Esta tercera edición ha contado con una elevada cifra de participantes: 168 locales de hostelería de casi toda Asturias, una tasa que para Iván de la Plata, organizador del evento y director de la empresa Fenicia, «nos sitúa a la cabeza de España en esta variedad gastronómica, con una ventaja de 80 establecimientos por encima de la comunidad más aproximada». La atracción de público ha sido también una constante, con locales que han alcanzado el despacho de 2.000 pinchos en Gijón, 1.800 en Avilés, 1.600 en Oviedo u 800 en Mieres, según refirió De la Plata.
En cuanto a los ganadores, se ha alzado con la 'Picona de oro' el Restaurante Blanco, de Cangas del Narcea, con su 'Trufa de chosco'. Su creador, el cocinero Pepe Ron, se manifestó «mucho más que satisfecho con este galardón», habida cuenta de que en la convocatoria del certamen de 2008 quedó segundo y en la de 2009, quinto. La tapa ganadora, explica el chef, «bebe de la tradición cárnica de la comarca de Cangas, Tineo y Allande». Su dificultad estriba «en la fritura, que requiere precisión en el punto y a la hora de introducir la yema de huevo en la albóndiga de carne». El resultado lo define como «una explosión de sabor en la boca, a lo que contribuye la tempura con fondue que acompaña el núcleo de chosco, que es la base en torno a la cual gira este plato», según explica el cocinero cangués.
El segundo clasificado, merecedor de la 'Picona de plata', ha sido La Taberna del Zurdo, de Oviedo, con una 'Minichuleta de ternera Royal'. Su autor, Rodrigo Roza, resaltó «la sencillez a la hora de elaborar esta tapa, dando prioridad a los ingredientes y a la salsa de acompañamiento», cualidades que revierten «en un sabor intenso y rico, aumentado por la guarnición de foie, que es parte sustancial de su esencia».

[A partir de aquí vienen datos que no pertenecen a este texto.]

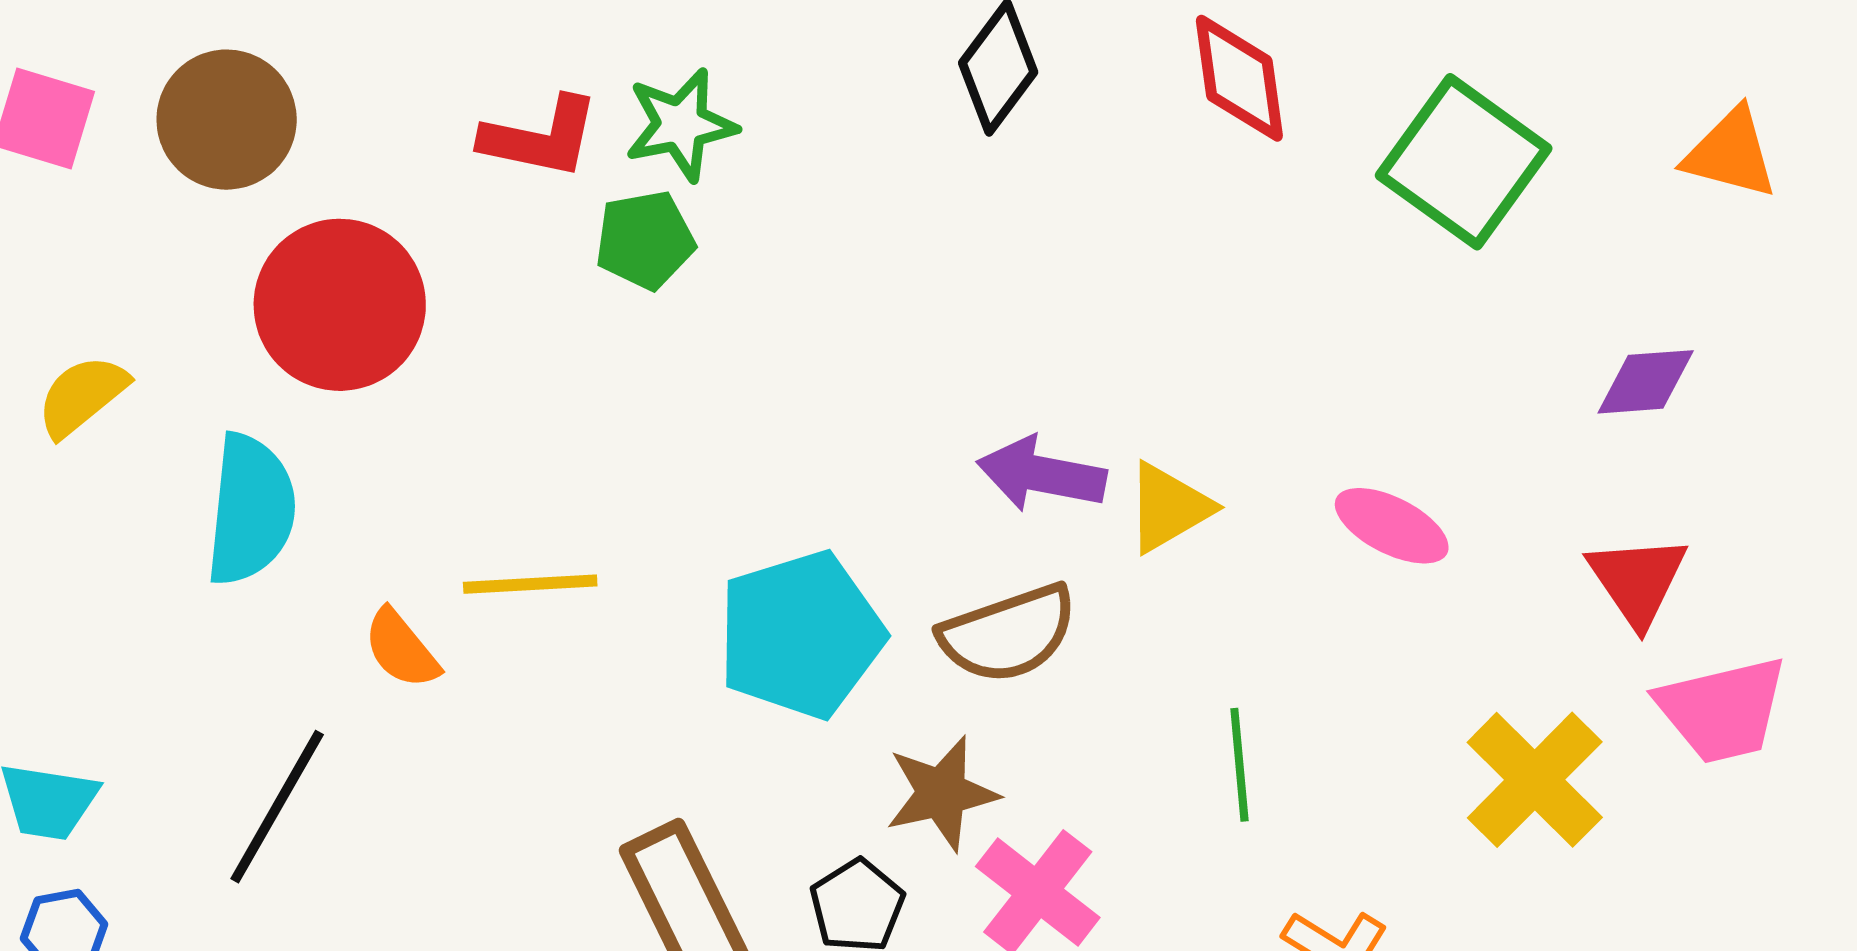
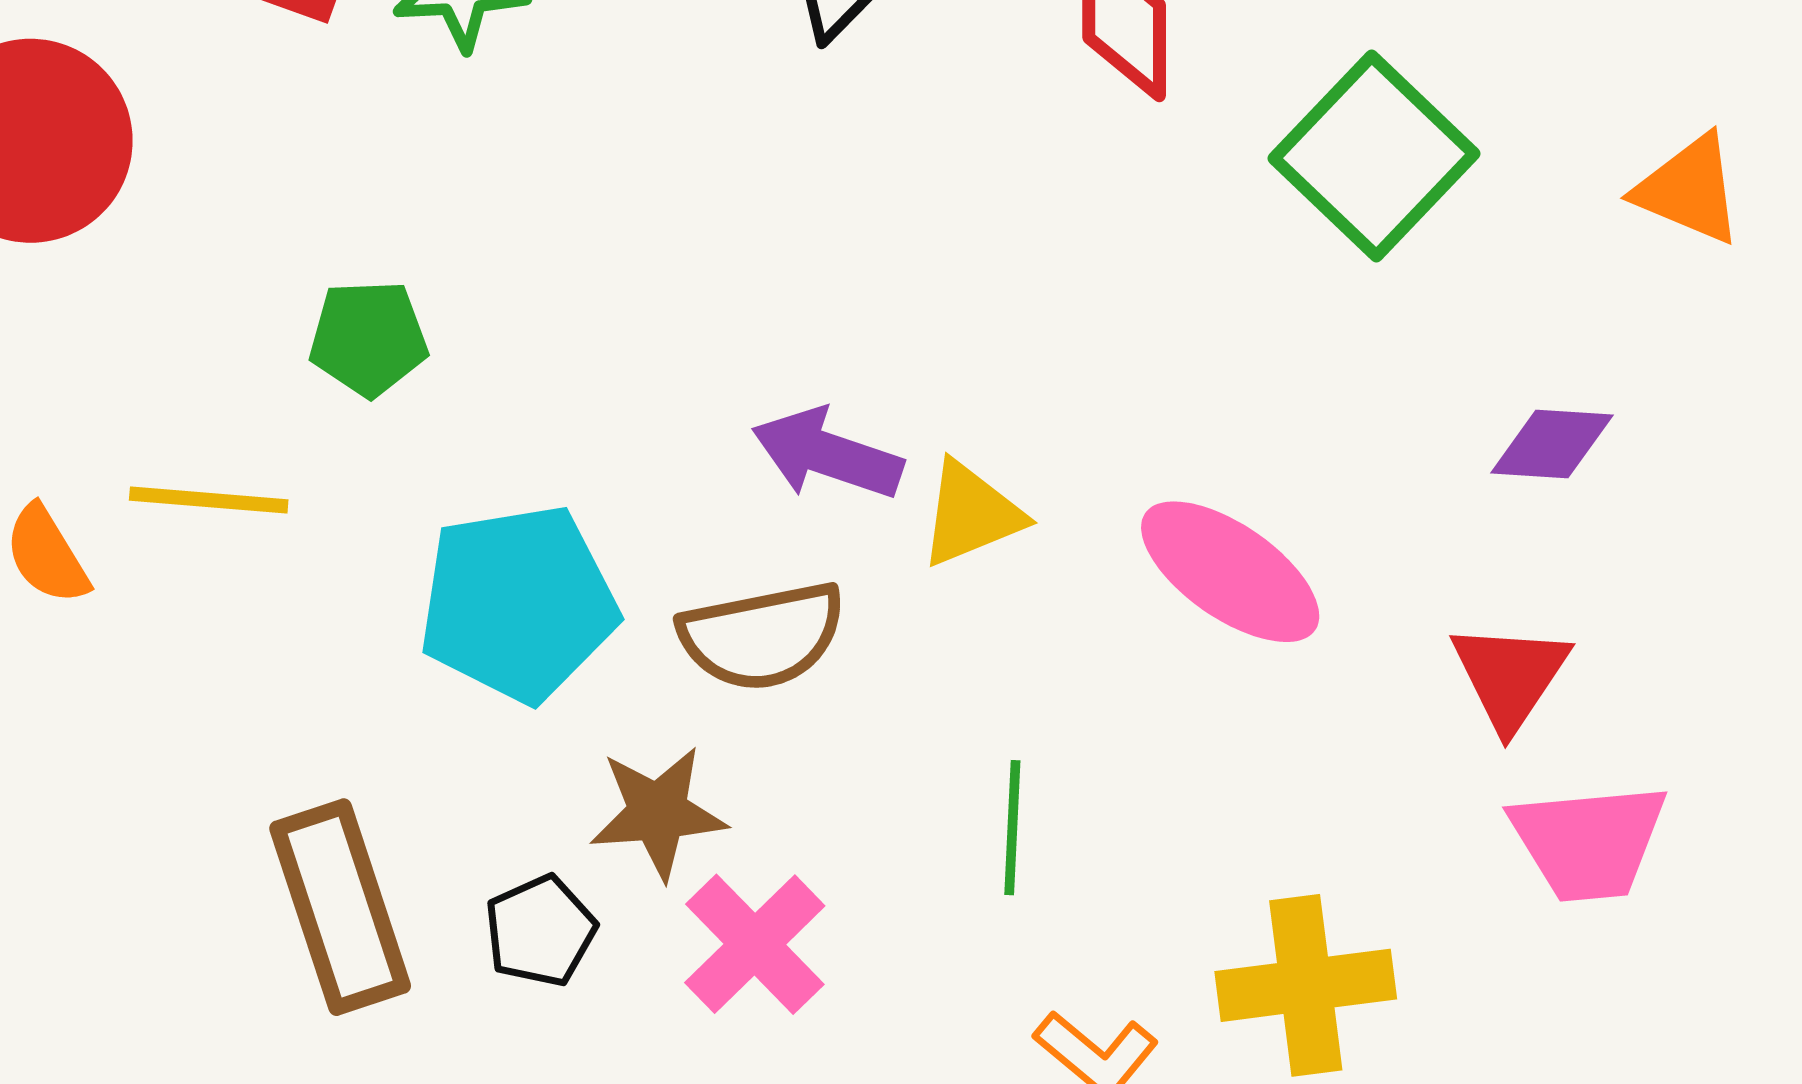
green pentagon: (645, 240) -> (368, 338), moved
pink ellipse: (1392, 526) -> (1230, 572), size x1.4
yellow cross: (1535, 780) -> (1306, 985), moved, turned 30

En tercer lugar, la 'Picona de bronce' ha recaído en José María Puente, cocinero de la muy peculiar Casa de Comidas y Risas Pepitas, de Siero. Su 'Milhoja de manitas, morcilla y foie' también insiste «en la sencillez como guía de confección», con la particularidad de ser «la versión mínima de un plato de nuestra carta, al que reducimos el tamaño y unimos una base de galleta para hacerlo manejable en la barra, propio de las tapas».
Las menciones especiales, fuera de la lista de finalistas, han recaído en Blanco, de Navia (esencia asturiana); Entrevinos, de Oviedo (armonización con cerveza); El Txoko de la Posada, de Avilés (ternera asturiana) y Café Gaudí, de Gijón (aceptación popular).